=== Records for this exercise ===
---------------

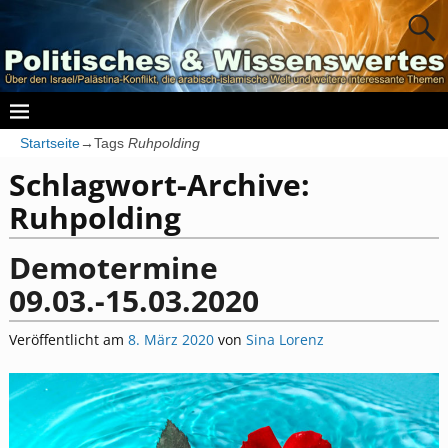
Startseite
→Tags
Ruhpolding
Schlagwort-Archive:
Ruhpolding
Demotermine
09.03.-15.03.2020
Veröffentlicht am
8. März 2020
von
Sina Lorenz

---------------

=== What is needed ===
Word for word, repeat the data above with the pictures left out.

=== Answer section ===
Startseite
→Tags
Ruhpolding
Schlagwort-Archive:
Ruhpolding
Demotermine
09.03.-15.03.2020
Veröffentlicht am
8. März 2020
von
Sina Lorenz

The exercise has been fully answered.